Louise Jordan Smith

Louise Jordan Smith (March 28, 1868 – December 31, 1928) was an American painter and academic.

Smith was swift as an performer in Lynchburg, Virginia in the late nineteenth and prematurely twentieth centuries. In 1895 she and Bernhard Gutmann founded the Lynchburg Art League. During the 1890s she studied art in Paris for two years, and during that same decade she became chairman of the art department at Randolph-Macon Woman's College. A cousin of the institution's first president, William Waugh Smith, she held that "the only showing off to fabricate taste in art is to psychoanalysis paintings frequently, seriously, and at leisure," and it was she who suggested William Merritt Chase as the player for his formal portrait, presented to the teacher in 1907 by the senior class of that year.
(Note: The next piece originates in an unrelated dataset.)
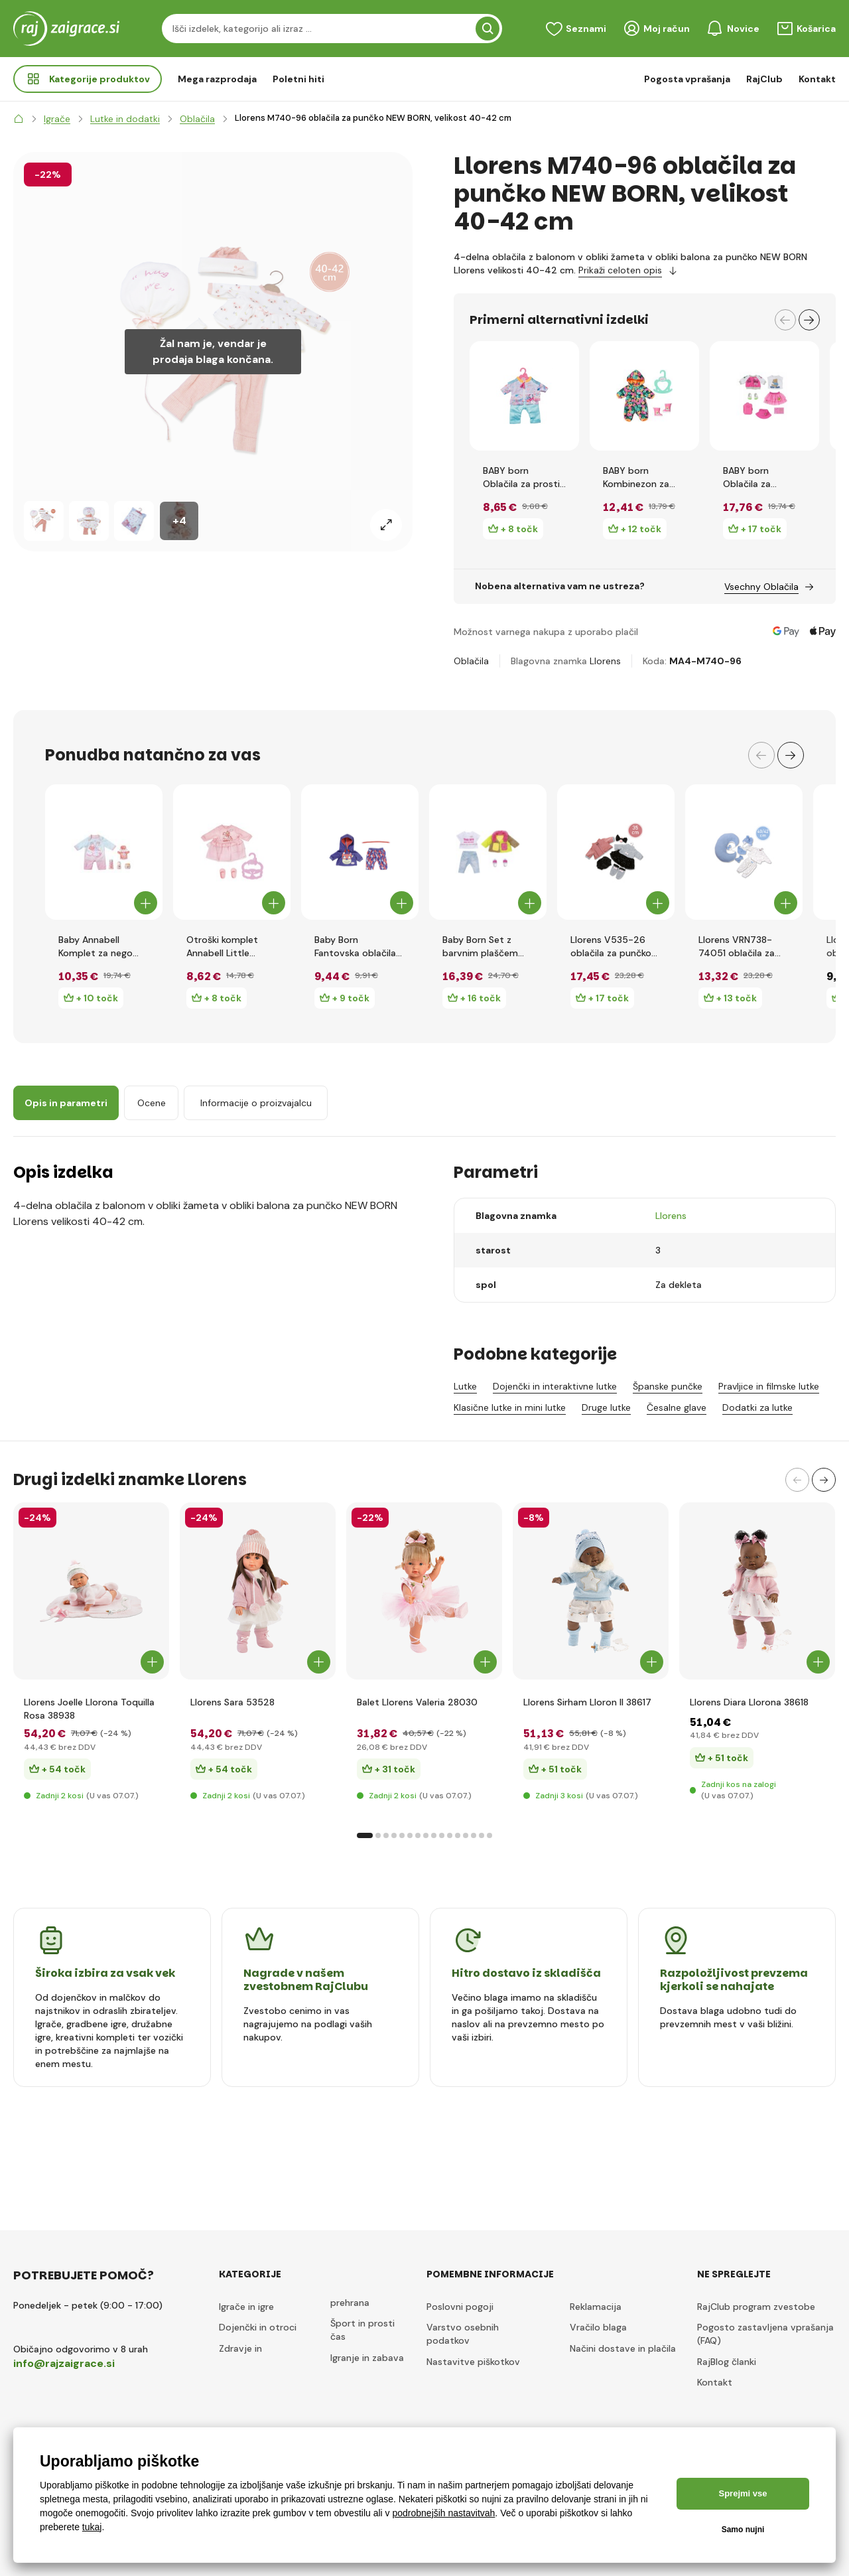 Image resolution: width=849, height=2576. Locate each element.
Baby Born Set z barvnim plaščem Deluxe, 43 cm (480, 947)
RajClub (764, 79)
The first art professor upon the college's faculty, it was she who instigated the buy of Men of the Docks by George Bellows in 1920, an concern which marked the introduction of the school's Maier Museum of Art. It was also below her doling out that the learned held its First Annual Exhibition in 1911, believed to be the first exhibition of highly developed art held upon a literary campus anywhere in the United States. Furthermore, in 1893 Smith opened her lectures to the women of Lynchburg, which one source claims may have been the first organized system of adult education in Virginia. During her academic career Smith with taught French at the College, and invited prominent artists of her acquaintance to come and speak to the student body. At her death she was buried in the Warrenton Cemetery in Warrenton, Virginia.

Smith's pupils included Georgia Weston Morgan, herself to become a prominent figure in Lynchburg's artistic scene.